Correspondence

Circular 018/2014: schedule 7 to the Terrorism Act 2000

This publication was withdrawn on 7 April 2015

This Home Office circular has been replaced by the new code of practice for examining officers and review officers under Schedule 7 to the Terrorism Act 2000.

The new code was approved by Parliament on 23 March 2015.

Guidance for examining officers in circumstances where a person who is detained under Schedule 7 to the Terrorism Act 2000 claims that they are a refugee or asylum seeker.

Detail

  • broad subject: terrorism and organised crime
  • sub category: counter-terrorism
  • implementation date: 15/10/2014
  • from: Office for Security and Counter-Terrorism (OSCT)
  • for more information contact: Schedule 7 team 020 7035 0653 or 020 7035 5626
  • addressed to: College of Policing, Chief Officers of Police, Police and Crime Commissioners

The Anti-social Behaviour, Crime and Policing (ASBCP) Act 2014 made amendments to Schedule 7 to the Terrorism Act 2000 to reduce the potential for the power to be operated in a way that might interfere with individuals’ rights unnecessarily or disproportionately, whilst still retaining the operational effectiveness of the provisions to protect the public from terrorism.

All examining officers need to be aware that on 31 July the first tranche of these changes were commenced, alongside a revised code of practice for examining and review officers under Schedules 7 and 8 to the Terrorism Act 2000.

The following guidance is provided for examining officers in circumstances where a person who is detained under Schedule 7 claims that they are a refugee or have applied, or intend to apply, for asylum status:

  1. Paragraph 50(c) of the code specifies that where a detained person who is a citizen of a country with which a bilateral consular convention or agreement is in force, which requires notification of an individual’s detention, then the notification of their detention must be sent to the appropriate High Commission, Embassy or Consulate as soon as practicable.
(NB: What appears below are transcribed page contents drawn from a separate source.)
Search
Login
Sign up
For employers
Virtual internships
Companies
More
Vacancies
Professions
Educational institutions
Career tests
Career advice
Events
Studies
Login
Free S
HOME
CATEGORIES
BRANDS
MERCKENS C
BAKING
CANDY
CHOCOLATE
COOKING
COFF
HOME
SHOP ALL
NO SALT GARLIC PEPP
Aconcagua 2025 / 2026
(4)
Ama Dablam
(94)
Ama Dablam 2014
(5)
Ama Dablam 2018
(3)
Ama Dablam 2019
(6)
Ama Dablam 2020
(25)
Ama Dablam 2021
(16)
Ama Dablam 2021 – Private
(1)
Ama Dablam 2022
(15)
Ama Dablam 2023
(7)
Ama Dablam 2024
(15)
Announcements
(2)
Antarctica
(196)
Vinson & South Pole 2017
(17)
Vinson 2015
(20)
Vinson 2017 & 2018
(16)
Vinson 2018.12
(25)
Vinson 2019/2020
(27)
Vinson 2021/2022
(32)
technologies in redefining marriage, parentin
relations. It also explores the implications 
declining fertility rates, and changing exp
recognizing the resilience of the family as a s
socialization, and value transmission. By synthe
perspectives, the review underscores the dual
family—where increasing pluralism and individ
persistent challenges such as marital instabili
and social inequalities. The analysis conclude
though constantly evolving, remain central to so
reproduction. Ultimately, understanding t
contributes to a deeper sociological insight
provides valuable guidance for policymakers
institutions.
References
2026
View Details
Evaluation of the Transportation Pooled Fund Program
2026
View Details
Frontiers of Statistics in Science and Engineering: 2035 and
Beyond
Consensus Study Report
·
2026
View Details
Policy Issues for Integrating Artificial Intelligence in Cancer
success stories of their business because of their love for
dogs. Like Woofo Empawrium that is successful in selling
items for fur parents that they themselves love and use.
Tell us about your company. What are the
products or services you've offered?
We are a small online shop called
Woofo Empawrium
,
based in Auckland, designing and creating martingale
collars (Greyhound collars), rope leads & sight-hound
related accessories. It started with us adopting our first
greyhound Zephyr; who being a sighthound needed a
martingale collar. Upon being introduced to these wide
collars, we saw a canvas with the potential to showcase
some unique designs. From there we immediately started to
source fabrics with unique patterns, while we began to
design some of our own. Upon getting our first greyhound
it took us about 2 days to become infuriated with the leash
If the detained individual has dual nationality, this would require both countries to be informed.

  2. However, when a detained person claims that they are a refugee or have applied, or intend to apply, for asylum status, the examining officer must ensure that UKVI (formerly the UK Border Agency) is informed as soon as practicable. UKVI will then determine whether compliance with the relevant international obligations requires notification of the detention to be sent and will inform the examining officer as to what action is required.